Of course our ability to measure is essential to our survival, but when we extend it beyond our basic needs and begin to exploit our environment and fellow creatures out of fear of not having enough, we enter into a dangerous situation of power and manipulation. This whole problem is embodied perfectly in some of the scriptures of western civilization. In the Bible, the second chapter of Genesis, the god Jehovah asks Adam to name all of the creatures of the earth. Jehovah effectively gives man dominion over all the land. And when Adam and his consort Eve eat of the Tree of Knowledge of Good and Evil, their eyes are opened. That is the "sin", represented by the awakening to the power of fragmentation and manipulation, that casts them out of the Garden. And that's where we find ourselves today, outside of the walls of the Garden, wandering in a desert of sorts. We are in a real wasteland where our humanity is becoming increasingly fragmented and sold off.
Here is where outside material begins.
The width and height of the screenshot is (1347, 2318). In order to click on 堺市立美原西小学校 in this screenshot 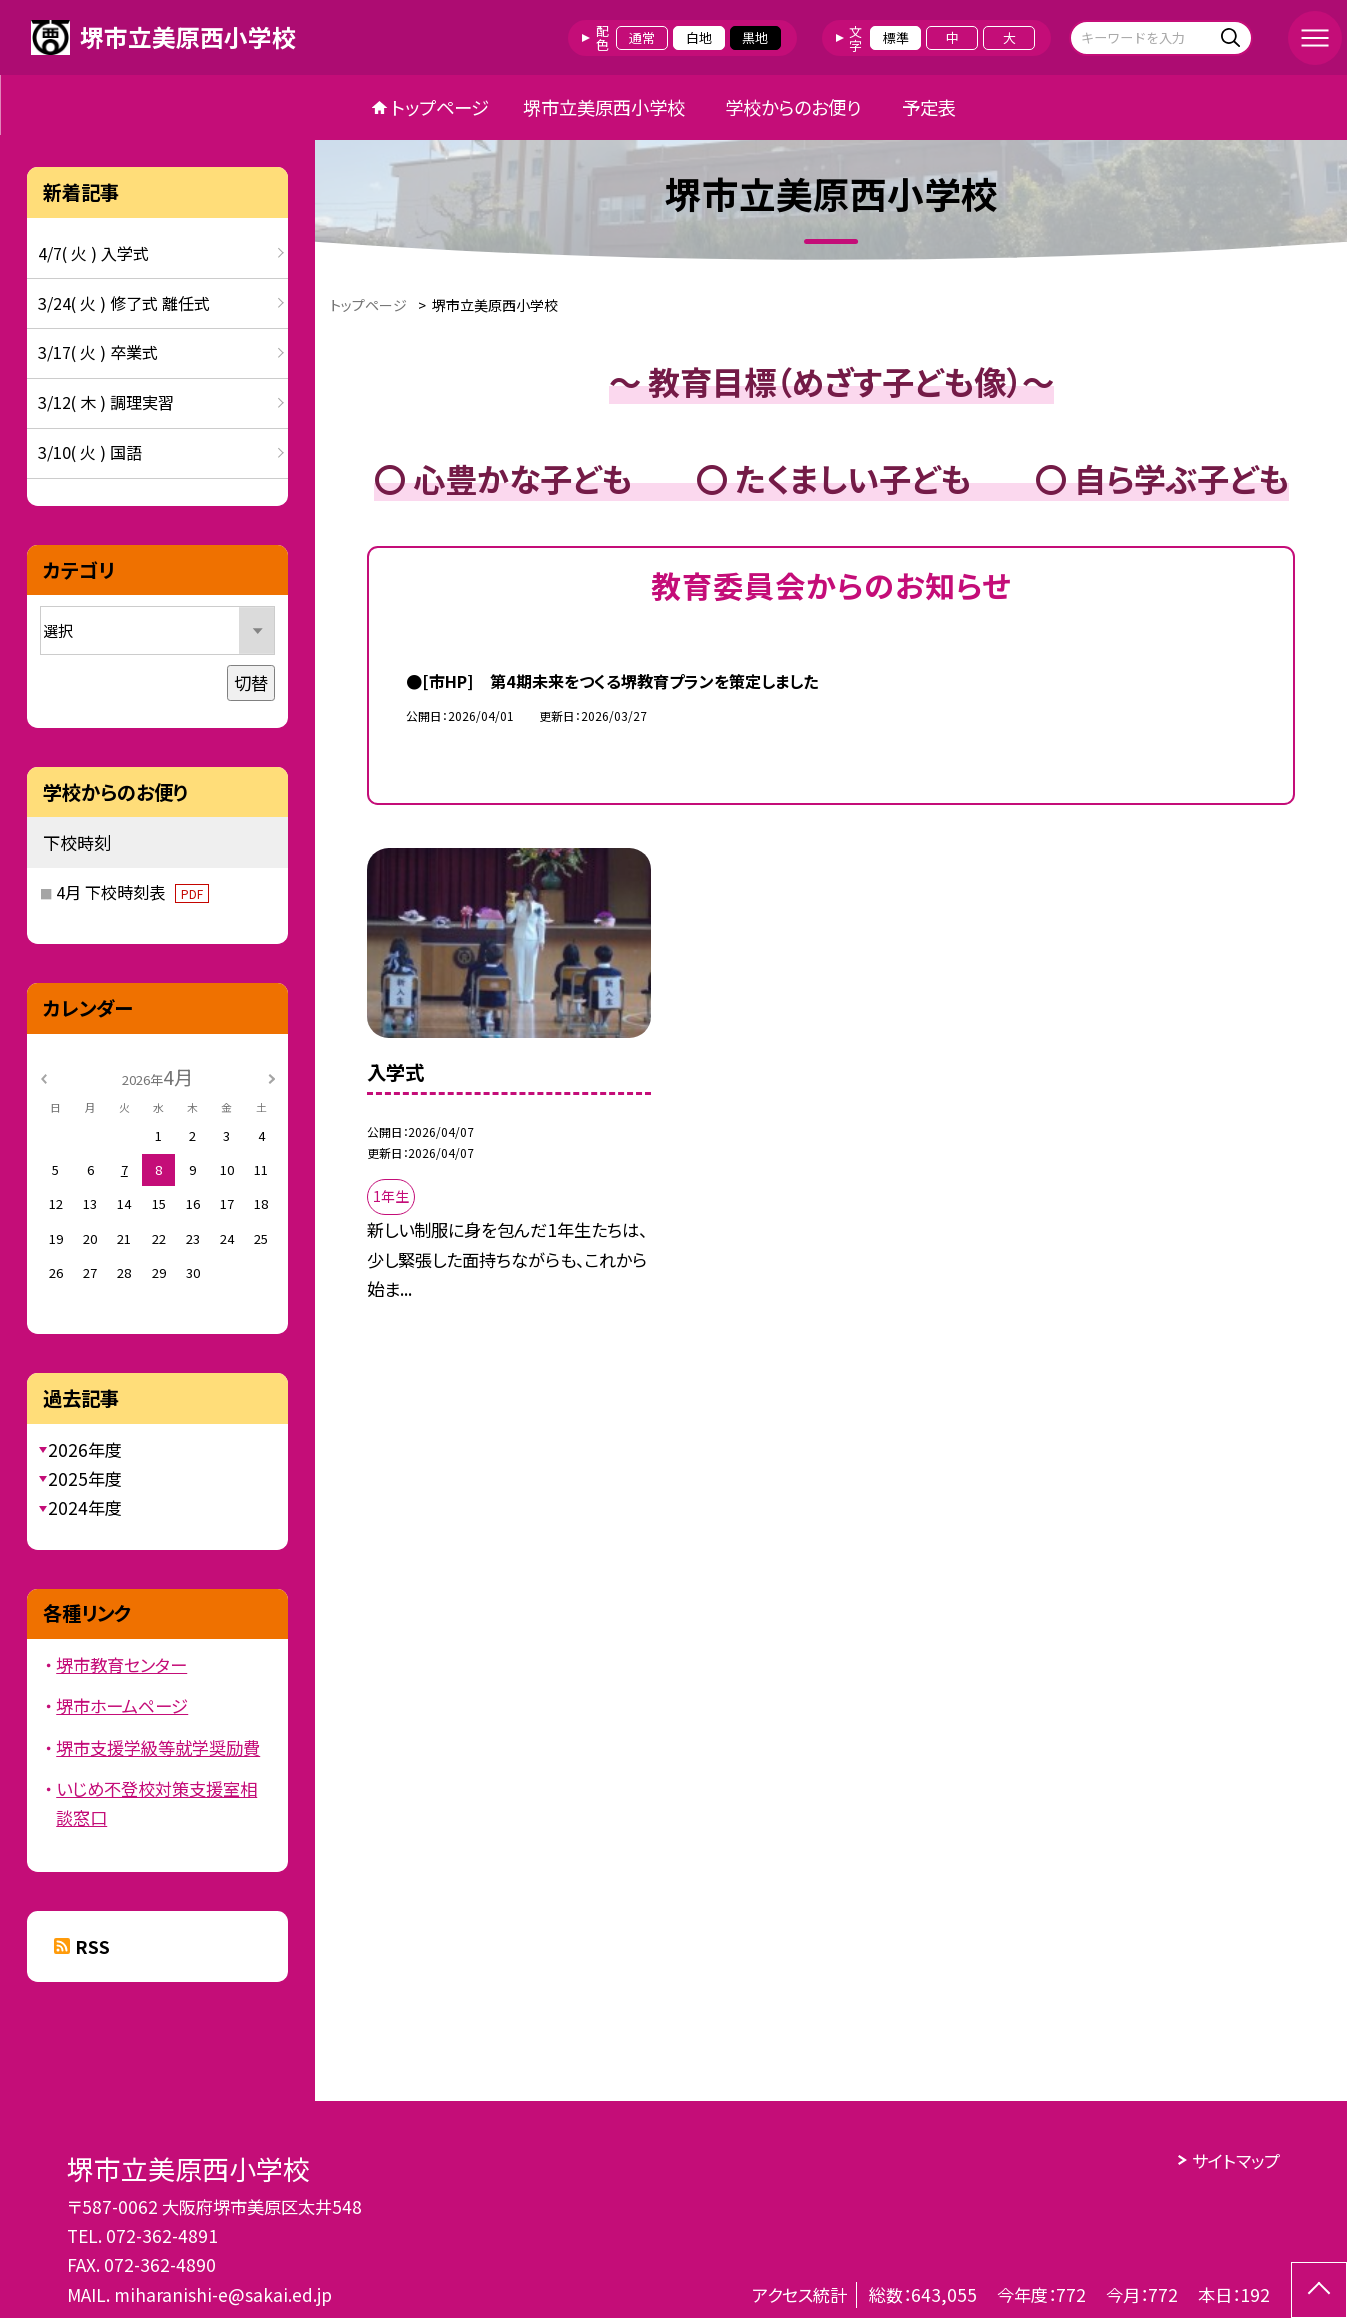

There is an irony here. In order to measure and weigh something, we must see it as separate from ourselves. One cannot measure the weight of one's heart or foot unless it be cut off. When we measure, we are essentially objectifying, valuing, claiming and dominating that object (or person). Strangely however, our own object-oriented science has effectively broken down and, for the last one hundred years, has been pointing to the fact that the observer and the observed cannot be separated. Therefore, in dissecting that which we observe, we dissect ourselves. We are truly fragmenting and hence destroying ourselves with time. This fact is obvious enough, perfectly exemplified by a modern life insurance policy where the loss of life, limb and appendage is valued at a certain monetary figure, based on the exploitation of its function or usability.
As the situation becomes more dire, we may in time awaken to our dilemma. But will we have completely encased ourselves in our illusory reality bubble? Those who are courageous and adventurous enough may find their way back into the Garden to eat of the Tree of Life and become immortal. Their immortality does not involve living forever; rather it is an ability to completely step out of time. They are the fortunate ones who can look up at the night sky and in an instant truly sense the vastness of the Universe in their guts. And to truly live in that instant is to live an eternity.